# Exercise requirements
The answer must be an exact reprint of the lines from the one with "Deuda pública (1001, 69)" through the final line of the data, with no pictures included.

# Record extracts

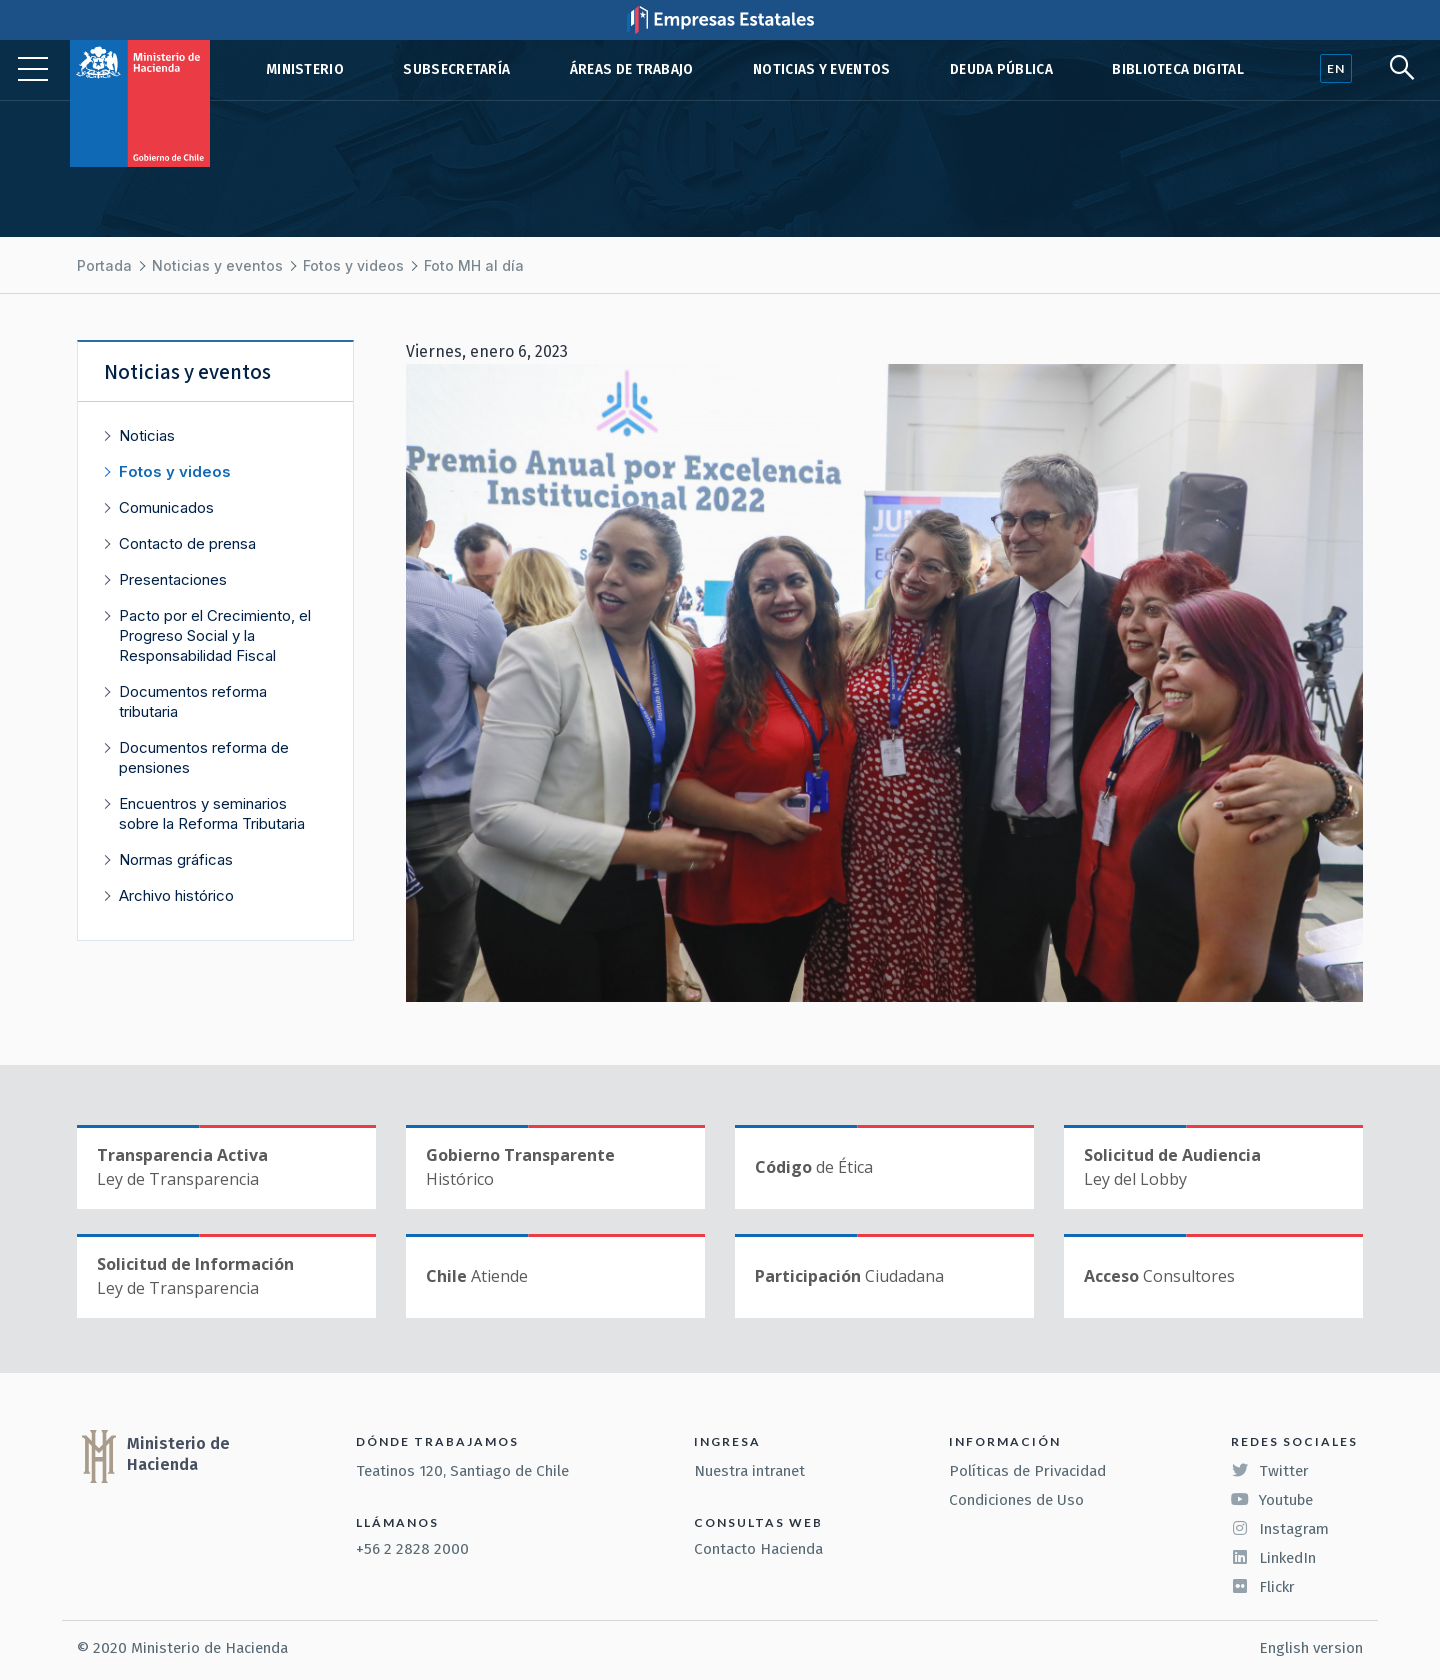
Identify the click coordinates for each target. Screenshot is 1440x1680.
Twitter (1270, 1471)
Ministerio (305, 69)
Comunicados (166, 507)
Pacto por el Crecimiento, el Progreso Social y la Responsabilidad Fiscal (215, 635)
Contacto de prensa (187, 543)
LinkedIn (1273, 1558)
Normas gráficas (176, 859)
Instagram (1280, 1529)
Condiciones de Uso (1016, 1500)
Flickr (1263, 1587)
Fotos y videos (353, 265)
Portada (104, 265)
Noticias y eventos (822, 69)
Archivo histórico (176, 895)
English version (1311, 1648)
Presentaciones (173, 579)
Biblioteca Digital (1178, 69)
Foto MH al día (474, 265)
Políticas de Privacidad (1027, 1471)
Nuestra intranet (749, 1471)
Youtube (1272, 1500)
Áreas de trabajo (632, 69)
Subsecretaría (456, 69)
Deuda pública (1001, 69)
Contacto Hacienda (758, 1549)
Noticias (147, 435)
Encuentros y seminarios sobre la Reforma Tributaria (212, 813)
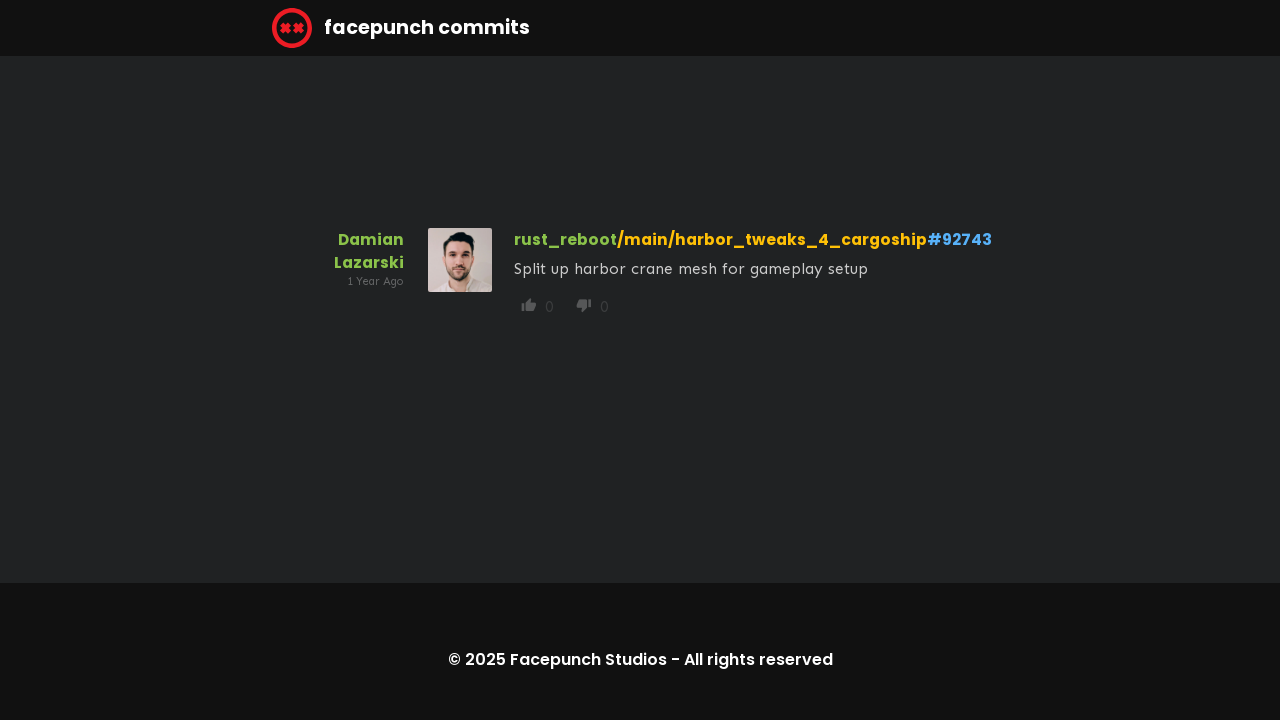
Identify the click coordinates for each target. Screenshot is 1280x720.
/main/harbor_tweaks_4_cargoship (772, 239)
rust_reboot (565, 239)
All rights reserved (758, 659)
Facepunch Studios (588, 659)
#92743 (959, 239)
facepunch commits (401, 28)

# Exercise answer
Deuda pública (1001, 69)
Contacto Hacienda (758, 1549)
Noticias (147, 435)
Encuentros y seminarios sobre la Reforma Tributaria (212, 813)
Identify the click coordinates for each target. Screenshot is 1280x720.
/main/harbor_tweaks_4_cargoship (772, 239)
rust_reboot (565, 239)
All rights reserved (758, 659)
Facepunch Studios (588, 659)
#92743 (959, 239)
facepunch commits (401, 28)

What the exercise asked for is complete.